-------- Information shown --------
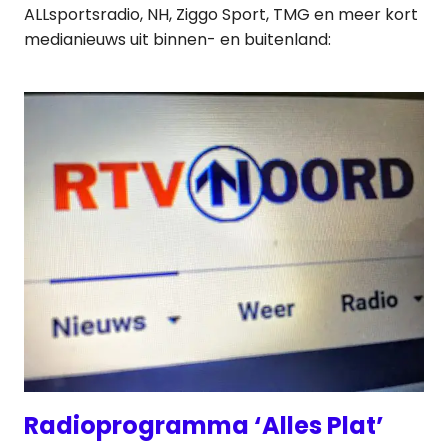
ALLsportsradio, NH, Ziggo Sport, TMG en meer kort
medianieuws uit binnen- en buitenland:
Radioprogramma ‘Alles Plat’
--------
Work order:
Without including any pictures, reproduce the data exactly.

Answer box:
ALLsportsradio, NH, Ziggo Sport, TMG en meer kort
medianieuws uit binnen- en buitenland:
Radioprogramma ‘Alles Plat’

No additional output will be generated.